Drowntimes
from before
Remember, please, this time, just how it feels:
The lasting hot sweet breath before the plunge,
Into the cool green depths, headfirst, and without luck —
Sweet luck, and Joy who brings the swallows home —
A nasty struggle back to reach the top.
The crack and rushing in the lungs, the blood
That pounds your temples and the crushing weight
Of air that must escape if you’re to be
Alive tomorrow, though that’s not your goal.
Still, the body wants to carry on.
There isn’t much you’d say about that age:
Respectful silence is what you’d prefer
Surround your past. You’re not that person now,
And though you thought the pain was permanent
It didn’t last past sunrise on the day
Your youth was spent. It seems a shameful waste,
Though youth remembered always calls regret.
And can you blame it? Parts of life are sweet,
Even in the dark night of the mind,
The soul still sings in freedom at the sight
Of nature’s brilliant sunrise over trees.
Regrettable that you’d still give that up
For surcease, for an end to all this pain
That flesh is heir to. Still, to end the eyes,
The thought of eyes, the hungry, empty nights
And shame and loneliness and future fears,
You’d forsake your days and seek the tide.
It’s hard to recollect those moments now,
The drowning dreams, the longing for the end,
The gasping grief, the heavy hurt, the walk
Each morning to the gauntlet of the bus
Where all the eyes upon you skittered off
When you looked up to meet them. Still, you try:
Correct evaluation wants recall.
It hurts at first, you know, because your lungs
Were built for sky, not water, and your limbs
For ground, not seafoam, and you’ve lost your voice.

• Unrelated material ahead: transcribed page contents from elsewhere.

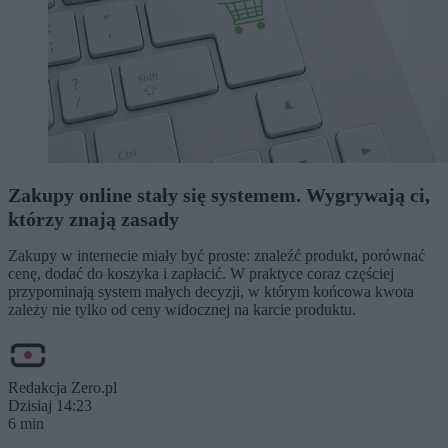
Zakupy online stały się systemem. Wygrywają ci,
którzy znają zasady
Zakupy w internecie miały być proste: znaleźć produkt, porównać
cenę, dodać do koszyka i zapłacić. W praktyce coraz częściej
przypominają system małych decyzji, w którym końcowa kwota
zależy nie tylko od ceny widocznej na karcie produktu.
Redakcja Zero.pl
Dzisiaj 14:23
6 min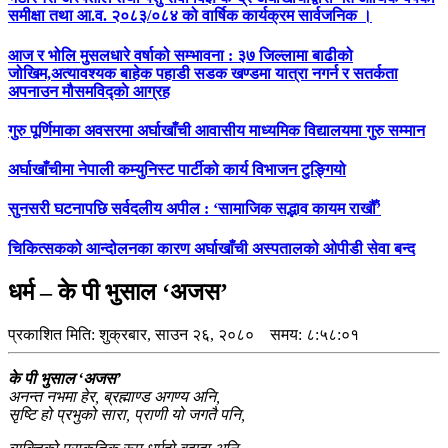
समीक्षा तथा आ.व. २०८३/०८४ को वार्षिक कार्यक्रम सार्वजनिक ।
आज र भोलि मुसलधारे वर्षाको सम्भावना : ३७ जिल्लामा बाढीको
जोखिम,अत्यावश्यक बाहेक पहाडी सडक खण्डमा यात्रा नगर्न र सतर्कता
अपनाउन मौसमविद्काे आग्रह
गुरु पूर्णिमाका अवसरमा अर्घाखाँची आवासीय माध्यमिक विद्यालयमा गुरु सम्मान
अर्घाखाँचीमा नेपाली कम्युनिस्ट पार्टीको कार्य विभाजन टुङ्गियो
सुनसरी घटनापछि सर्वदलीय अपील : ‘सामाजिक सद्भाव कायम राखौँ’
चिकित्सकको आन्दोलनका कारण अर्घाखाँची अस्पतालको ओपीडी सेवा बन्द
धर्म – के पी भुसाल ‘अजस’
प्रकाशित मिति:
शुक्रबार, साउन २६, २०८०
समय: ८:५८:०१
के पी भुसाल ‘अजस’
अनन्त नभमा हेर, ब्रह्माण्ड अगण्य अनि,
सृष्टि हो प्रभुको सारा, प्राणी यो जगतै पनि,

The whales may sing, and dolphins, under waves;
Your throat has no such power in the deeps.
Still, this is what you asked for, what you’ve sought:
To still your thoughts and drift away at sea.
You’d squander all your moments to be free.
So kick once harder toward the ocean floor
If you can find it. Take that empty breath
That breaks the rhythm of the ones before.
Become that foam for truth, consign your soul
To wander in the vast dark silences
Between the stars.
And maybe you remain.
Is it farfetched to think that girl still floats
In some forgotten time, in some lost tide
Or eddy of the ocean of your life?
Perhaps she drowned and you are but the foam
And jetsam of her wishful thoughts.
Is that so frightening?
When I was younger, I was in love with death.
More specifically, I was in love with the idea of dying tragically, possibly for love. I had never yet been in love, but I was a very sad and extremely dramatic child.
I also had a lot of dreams about drowning, many of them very vivid, that ended in waking up gasping for air.
Sometime in late middle school or early high school, I read a book called Drowntides by Sydney Van Scyoc. I don’t remember the story at all now, but it did cause me to write a blank verse poem that has haunted me ever since.
25 years later, I no longer have the original text of this poem. My attempt to reconstruct it is in the regular text above; I’m quite certain about the first stanza and the last six lines. I’ve interspersed that poem with italicized sections that detail the adult reaction to this reconstructed earlier poem.